The election of new AFL-CIO leaders more than three years ago ushered in an era of glasnost. Where open discussion and criticism of union problems was once verboten under the regime of George Meany and Lane Kirkland, current labor federation president John Sweeney has, to his credit, let a hundred flowers bloom. As a result, some union activists and officials have joined academics who write and consult on workplace issues in a wide-ranging dialogue about what must be done to revive the labor movement. One byproduct of this exchange is a minor book-publishing boom. Houghton-Mifflin, Monthly Review, Verso and university presses like Cornell, NYU and Wayne State have all brought out collections of labor-related essays inspired by or related to the 1995 leadership shake-up.

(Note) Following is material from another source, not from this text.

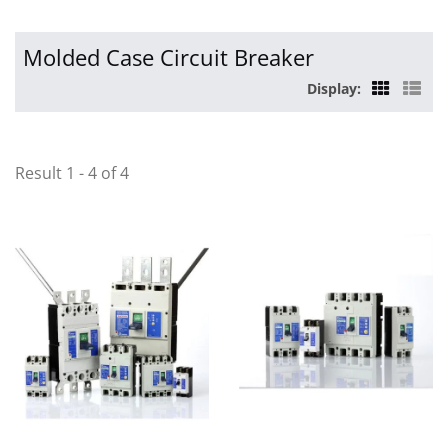
Molded Case Circuit Breaker
Display:
Result 1 - 4 of 4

Jo-Ann Mort’s Not Your Father’s Union Movement and the Ray Tillman-Michael Cummings collection due out this spring, The Transformation of U.S. Unions, are useful additions to this literature of change. They offer different but complementary perspectives on the challenges facing labor today. Both address many of the same topics: how and why Sweeney’s reform administration came to power, what it’s doing to promote new organizing and political initiatives, the importance of community-labor alliances, the challenge of globalization and the role of women and immigrants in unions.

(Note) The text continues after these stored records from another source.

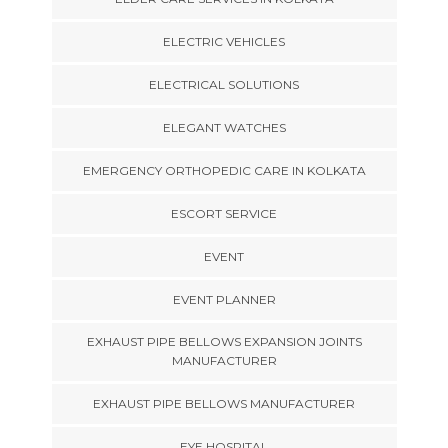
ELECTRIC VEHICLES
ELECTRICAL SOLUTIONS
ELEGANT WATCHES
EMERGENCY ORTHOPEDIC CARE IN KOLKATA
ESCORT SERVICE
EVENT
EVENT PLANNER
EXHAUST PIPE BELLOWS EXPANSION JOINTS
MANUFACTURER
EXHAUST PIPE BELLOWS MANUFACTURER
EYE HOSPITAL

However, as Mort’s subtitle suggests, her contributors are mainly “insiders”–new AFL-CIO department chiefs, other union headquarters staffers or their pollsters, consultants, speechwriters and journalistic admirers. In contrast, the Tillman-Cummings book draws more on the workplace and organizing experience of union rank-and-filers, past and present. Its nineteen contributors include two subway motormen, several auto workers, a letter carrier, a machinist, a former Teamster and a onetime telephone installer.
The authors rounded up by Mort, communications director for UNITE, give Sweeney’s team high marks for its media savvy, campus outreach, liberal pronouncements, sensitivity to diversity issues and purge of cold warriors. Some who aided in the production of the book are, in effect, grading their own papers or something close to that. For example, the editor thanks “Denise Mitchell and her entire AFL-CIO public affairs staff…for assistance in making sure that the articles got written.” Three chapters later, there’s a laudatory account–by Mort–of the $10 million “repositioning” ad campaign engineered by Mitchell to enhance labor’s public image. The overall tone of the book is thus more self-congratulatory than self-critical. (One writer–an outside-the-Beltway contributor–does warn his colleagues that “we must be careful that our public relations initiatives don’t outweigh the substance of our accomplishments.”) There is heavy emphasis on technocratic solutions to labor’s problems (i.e., more sophisticated use of paid media, opinion surveys, union pension funds and new policy ideas) and not as much focus on membership empowerment.
The Tillman-Cummings crowd acknowledges the differences between Sweeney and his conservative predecessors, but they are more apt to find gaps between the new AFL’s upbeat rhetoric and the grim reality of continuing union decline. They express concern about the degree to which implementation of the federation’s programs is still top-down and staff-driven. They believe there’s a crucial link between union strength and internal democracy (a subject rarely mentioned in Mort’s book) and that organized labor’s failure to permit a greater rank-and-file role in decision-making will prevent it from becoming an instrument of fundamental social change. Says Herman Benson, elder statesman of the group and defender of union dissidents for the past forty years: “Before the labor movement can effectively spread the message of freedom and social justice to the nation, it must renew that same spirit within its own ranks and convince its own members that this great movement belongs to them and not to its officials.”